The work: In the 1980s, HIV/AIDS was largely viewed as a homosexual disease. Throughout the 1980s, Dr. Frank Plummer conducted research, facilitated by the University of Manitoba, on a large cohort of Nairobi sex workers which found that two thirds of them had HIV/AIDS which was astonishing at the time. He also showed that about ten percent of these sex workers remain HIV uninfected despite multiple exposures. This identification of natural resistance to HIV has guided vaccine development strategies. He further went on to conduct work on mechanisms of resistance to HIV, risk factors for heterosexual transmission of HIV, mother-to-child transmission of HIV and developed public health strategies for control of sexually transmitted infections. Further research showed that many groups in addition to these female sex workers are immune to HIV. Over the next 16 years, Dr. Plummer remained in Nairobi, and this led to a series of investigations, international collaborations and some very important discoveries about the susceptibility to HIV infection and transmissibility.
The impact: His original and sustained contributions in this field have led to innovative strategies for HIV prevention at an internationally recognized level, and are being used around the world to prevent many thousands of HIV infections. Dr. Plummer, Distinguished Professor, University of Manitoba, is a pioneering HIV/AIDS researcher thanks to not only his ground-breaking work but also his leadership as Scientific Director General at the National Microbiology Laboratory in Winnipeg leading their response to numerous outbreaks including his support and contributions to the development of the Ebola vaccine programs in Canada, SARS treatment in 2003 and the 2009 H1N1 pandemic influenza outbreak.
Dr. Plummer is a native Manitoban and received his medical degree from the University of Manitoba in 1976. He trained in internal medicine and infectious diseases at the University of Southern California, the University of Manitoba, the University of Nairobi, and the Centers for Disease Control in Atlanta. He joined the University of Manitoba faculty in 1984 and spent 17 years in Nairobi as the leader of the world-renowned Manitoba Nairobi collaboration. From 2000-2014 he was Scientific Director of the National Microbiology Laboratory in Winnipeg, building it into a globally preeminent public health laboratory.

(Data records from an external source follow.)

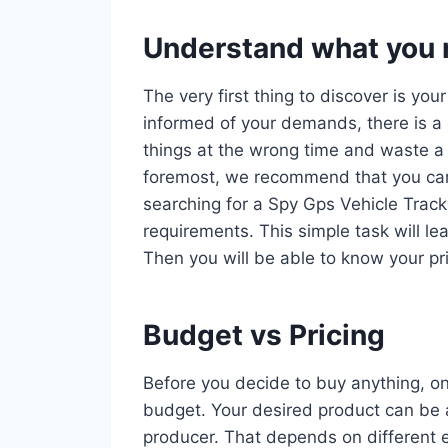
Understand what you r
The very first thing to discover is you
informed of your demands, there is a 
things at the wrong time and waste a 
foremost, we recommend that you car
searching for a Spy Gps Vehicle Tracke
requirements. This simple task will le
Then you will be able to know your pri
Budget vs Pricing
Before you decide to buy anything, on
budget. Your desired product can be a
producer. That depends on different e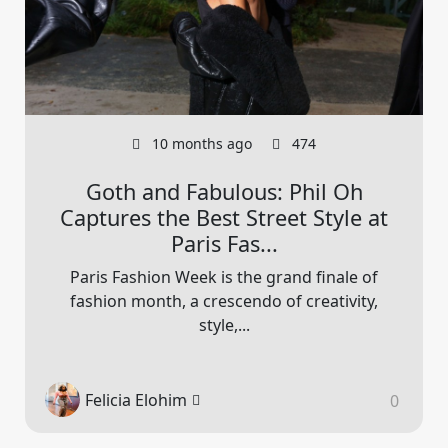
10 months ago
474
Goth and Fabulous: Phil Oh
Captures the Best Street Style at
Paris Fas...
Paris Fashion Week is the grand finale of
fashion month, a crescendo of creativity,
style,...
Felicia Elohim
0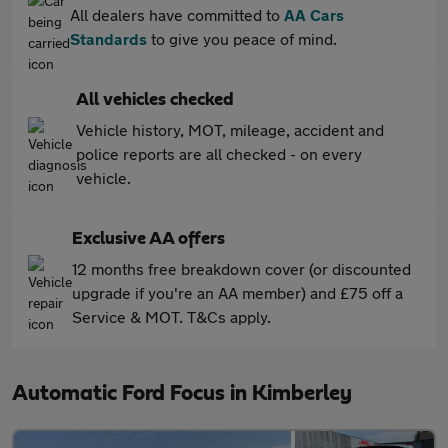
All dealers have committed to
AA Cars
Standards
to give you peace of mind.
All vehicles checked
Vehicle history, MOT, mileage, accident and
police reports are all checked - on every
vehicle.
Exclusive AA offers
12 months free breakdown cover (or discounted
upgrade if you're an AA member) and £75 off a
Service & MOT. T&Cs apply.
Automatic Ford Focus in Kimberley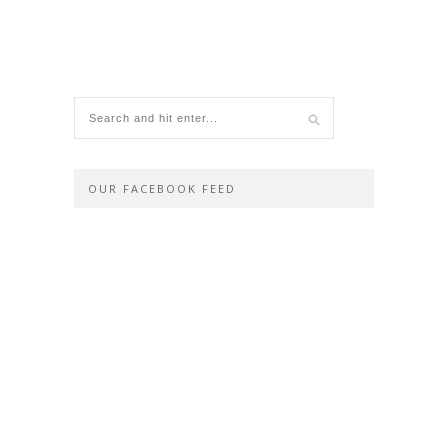
OUR FACEBOOK FEED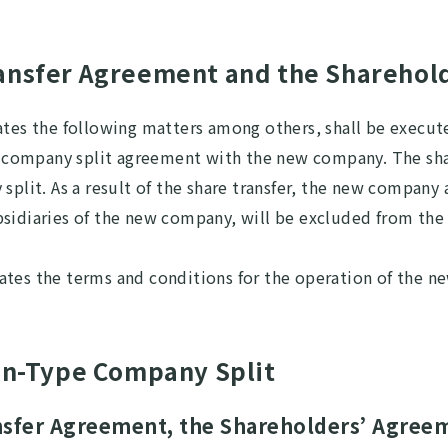
ransfer Agreement and the Sharehol
ates the following matters among others, shall be execut
ompany split agreement with the new company. The share
split. As a result of the share transfer, the new company
bsidiaries of the new company, will be excluded from the
ates the terms and conditions for the operation of the n
ion-Type Company Split
ansfer Agreement, the Shareholders’ Agree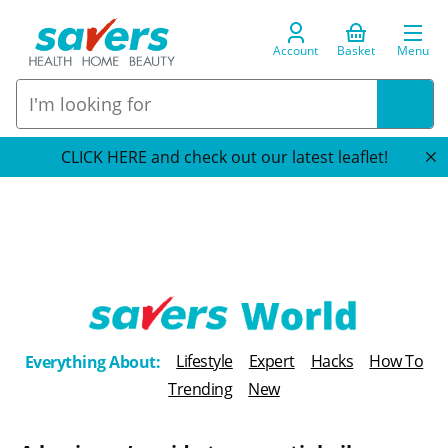
Account
Basket
Menu
CLICK HERE and check out our latest leaflet!
T
Lifestyle
Expert
Hacks
How To
Everything About:
h
Trending
New
e
B
l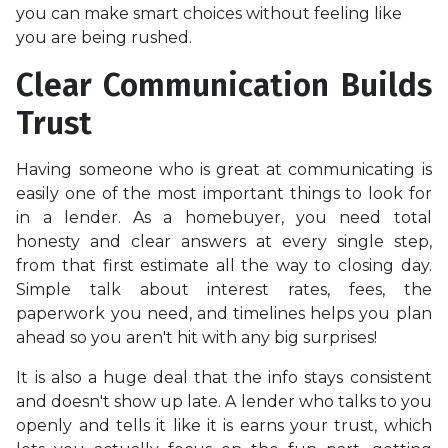
you can make smart choices without feeling like
you are being rushed.
Clear Communication Builds
Trust
Having someone who is great at communicating is
easily one of the most important things to look for
in a lender. As a homebuyer, you need total
honesty and clear answers at every single step,
from that first estimate all the way to closing day.
Simple talk about interest rates, fees, the
paperwork you need, and timelines helps you plan
ahead so you aren't hit with any big surprises!
It is also a huge deal that the info stays consistent
and doesn't show up late. A lender who talks to you
openly and tells it like it is earns your trust, which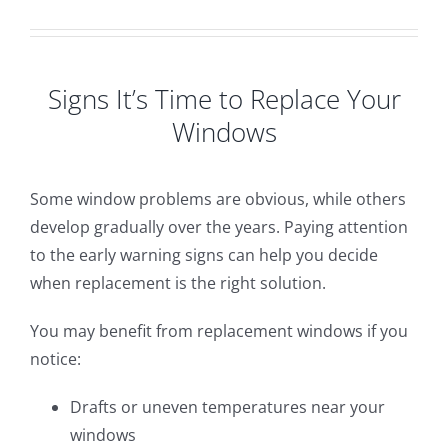
Signs It’s Time to Replace Your
Windows
Some window problems are obvious, while others
develop gradually over the years. Paying attention
to the early warning signs can help you decide
when replacement is the right solution.
You may benefit from replacement windows if you
notice:
Drafts or uneven temperatures near your
windows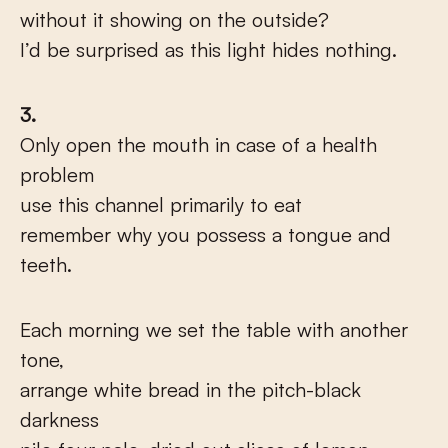
without it showing on the outside?
I’d be surprised as this light hides nothing.
3.
Only open the mouth in case of a health
problem
use this channel primarily to eat
remember why you possess a tongue and
teeth.
Each morning we set the table with another
tone,
arrange white bread in the pitch-black
darkness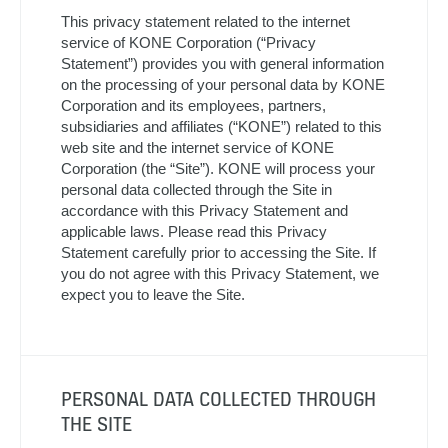
This privacy statement related to the internet
service of KONE Corporation (“Privacy
Statement”) provides you with general information
on the processing of your personal data by KONE
Corporation and its employees, partners,
subsidiaries and affiliates (“KONE”) related to this
web site and the internet service of KONE
Corporation (the “Site”). KONE will process your
personal data collected through the Site in
accordance with this Privacy Statement and
applicable laws. Please read this Privacy
Statement carefully prior to accessing the Site. If
you do not agree with this Privacy Statement, we
expect you to leave the Site.
PERSONAL DATA COLLECTED THROUGH
THE SITE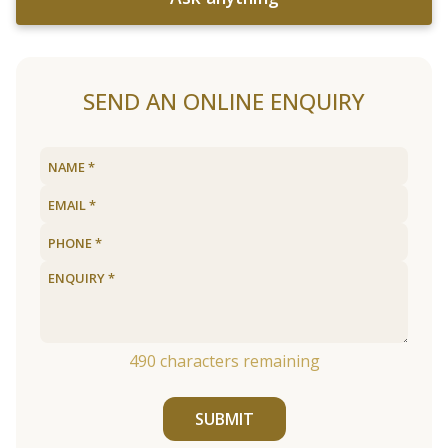
SEND AN ONLINE ENQUIRY
490
characters remaining
SUBMIT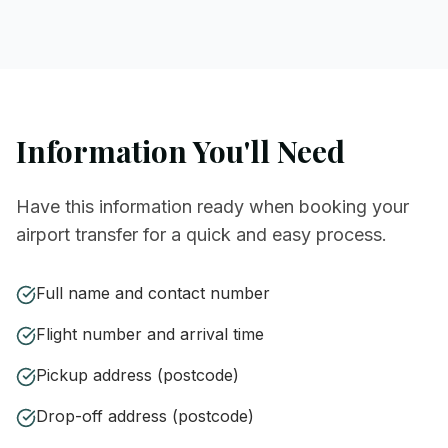
Information You'll Need
Have this information ready when booking your
airport transfer for a quick and easy process.
Full name and contact number
Flight number and arrival time
Pickup address (postcode)
Drop-off address (postcode)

Dr. Plummer is recognized internationally for his work in public health and science, having published over 375 high impact original articles. He has received numerous honors, including; Officer of the Order of Canada, Order of Manitoba, Killam Prize; Prix Galien; two honorary degrees.; Rh Institute Award; Achievement Award from the American Venereal Disease Association; I.S. Ravdin Award, American College of Surgeons; St. Boniface Hospital Research Foundation International Award; Canadian Institutes of Health Research Researcher of the Year 2007; Scopus Award, Hebrew University of Jerusalem. He has been elected to the American Society of Clinical Investigation and the Association of American Physicians and advised has the National Academy of Sciences in the US, the World Bank, the World Health Organization, and the Governments of Kenya, India and Lesotho.